Missy Lorelei has an evening she describes as 'emotional, lovely, maddening and frustrating.'
Words of dissent will always find a platform with music, and Scottish folk singer Karine Polwart’s evening of protest songs starts off strongly.
Polwart is an impassioned, impish host with a gorgeous, crystal-cut voice and a terrific band. Her trio play traditional instruments and keep it low-key and there is something about the catch in Polwart’s throat when she sings the pro-environmental song ‘Cover Your Eyes,’ dedicated to Donald Trump’s land takeover, which is heart-stopping.
Israeli singer Kamilya Jubran is a revelation; her soaring vocals may be in Arabic, but the audience hang on her every word. ‘Ankamishu’ which translates as ‘I Shrink’ sounds like a lament for the lost and as she batters her oud (a lute-like instrument) the room feels charged with kinetic energy; raw, visceral and amazing.
I am all for multi-culturalism being represented at Celtic Connections and was very excited to see John Trudell, a Native American singer from Nebraska- however this performance is so earnest it is bordering on risible. The Native American voice is a beautiful instrument, but the oh-so-sincere translator intoning, a la William Shatner, “The moon…is hungry for the sun…to torch…THE EARTH!” makes several of us shift in our seats. It is not helped by a fromage-y backing synth (synthetic tom-toms? Urrrggghhh!) and Dire Straits-esque guitars. Ultimately, it sounds like a self-help meditation tape, which I am sure was not the intention…

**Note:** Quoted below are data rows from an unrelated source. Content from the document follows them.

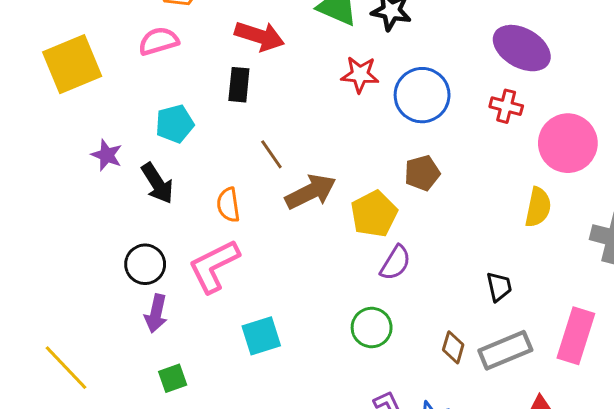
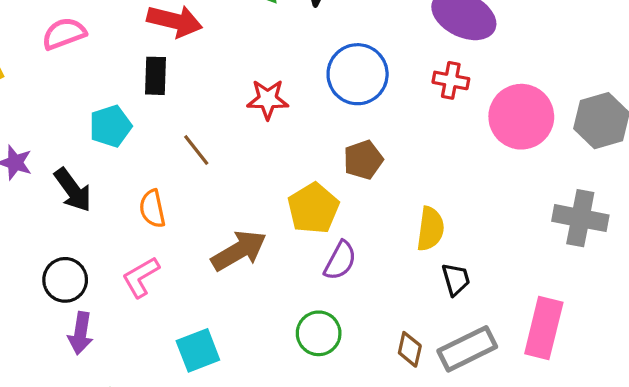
red star: (360, 75) -> (268, 99), moved
cyan pentagon: (175, 124) -> (110, 126), moved
brown arrow: (311, 192) -> (239, 251), moved
yellow semicircle: (538, 207) -> (430, 229), moved
pink L-shape: (214, 266) -> (141, 277), size x0.7

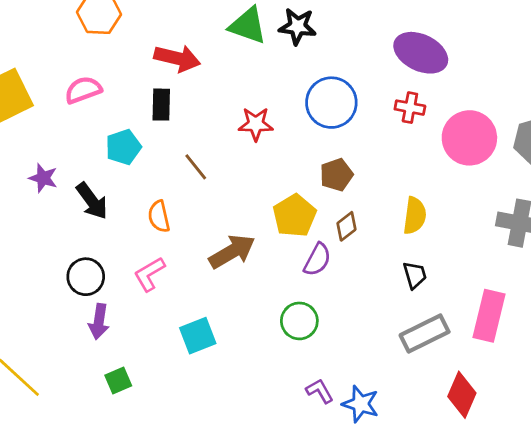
pink semicircle: (64, 34) -> (83, 90), moved
yellow semicircle: (430, 229) -> (415, 216), moved
brown diamond: (410, 349) -> (347, 226), moved, turned 40

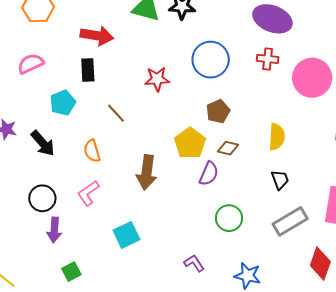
brown diamond: (347, 226) -> (228, 148), turned 55
brown arrow: (232, 252) -> (147, 172), turned 132
green circle: (299, 321) -> (229, 218), moved
purple L-shape: (320, 391) -> (194, 263), moved

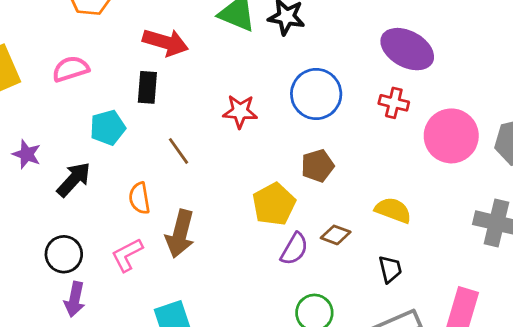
yellow semicircle: (277, 137) -> (393, 210), turned -80
black arrow: (43, 143) -> (74, 179), turned -104
brown diamond: (228, 148) -> (336, 235), moved
brown arrow: (147, 172) -> (180, 234), moved

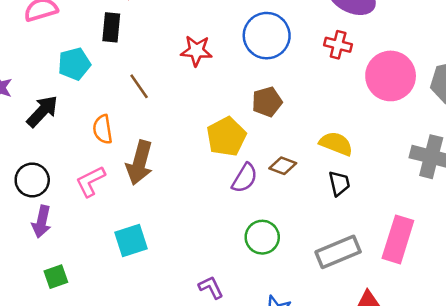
black trapezoid: (390, 269) -> (339, 183), moved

Chris Wood is an English singer-songwriter who writes pithy songs blending self-effacing humour with coruscating political statement. ‘Hollow Point’ is a real sucker punch, his staccato acoustic guitar picking building in menace like the unfolding narrative of the Jean Charles De Menezes murder in Stockwell Station in 2005. Lest we forget.
Tonight, Justin Currie is gonna protest like it’s 1989. He seems like a nice chap, full of charm, but his tunes are crushingly anodyne, lyrics too focused on easy targets as with ‘No Surrender’ ( The Daily Mail and fat cats are corrupt? Really? Brilliant…)- which is, I fear his ‘We Didn’t Start The Fire’, complete with yet again, pre-programmed synth backing.

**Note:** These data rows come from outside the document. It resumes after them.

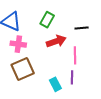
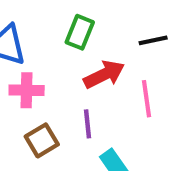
brown square: (23, 69) -> (42, 140), size x0.7
purple line: (72, 77) -> (87, 124), moved

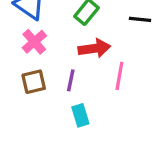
black line: (153, 40) -> (140, 19), moved
pink cross: (27, 90) -> (34, 42), turned 30

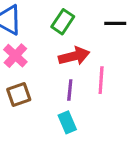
purple line: (71, 80) -> (70, 90), moved

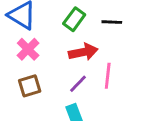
black line: (115, 23) -> (112, 22), moved
purple line: (70, 90) -> (78, 84), turned 36

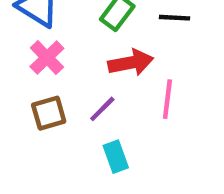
purple line: (78, 84) -> (102, 109), moved

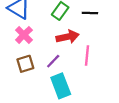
cyan rectangle: (116, 157) -> (61, 86), size x1.5

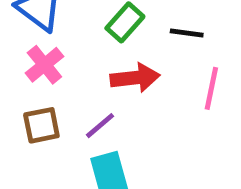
pink line: (87, 55) -> (211, 88), moved

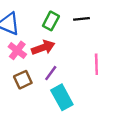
red arrow: (135, 78) -> (43, 48), moved
pink line: (211, 88) -> (96, 64), moved

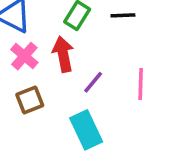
red arrow: (43, 48) -> (63, 54), turned -85
purple line: (51, 73) -> (93, 82), moved

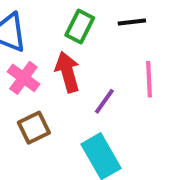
pink line: (141, 84) -> (149, 79), moved

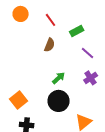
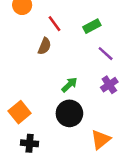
red line: (51, 20) -> (54, 24), moved
brown semicircle: (50, 45) -> (45, 46), moved

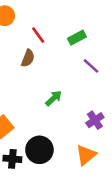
purple cross: (109, 85) -> (95, 120), moved
black circle: (69, 113) -> (39, 150), moved

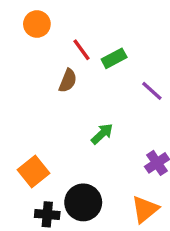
green rectangle: (77, 38) -> (114, 58), moved

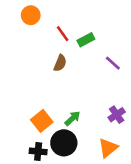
brown semicircle: (68, 81) -> (60, 63), moved
green arrow: (102, 134) -> (72, 118), moved
orange square: (33, 172) -> (42, 121), moved

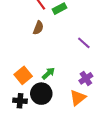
purple line: (113, 63) -> (84, 43), moved
purple cross: (117, 115) -> (86, 78), moved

Pura Fe, who makes her Scottish debut tonight, is an American singer, activist, ballet dancer and musician with a massive gospel-inflected voice despite her tiny frame and has an immensely talented duo of pedal-steel/acoustic guitarists. ‘Roots’ provides a stomping country soul finale to an evening which for me has been emotional, lovely, maddening and frustrating in equal measure.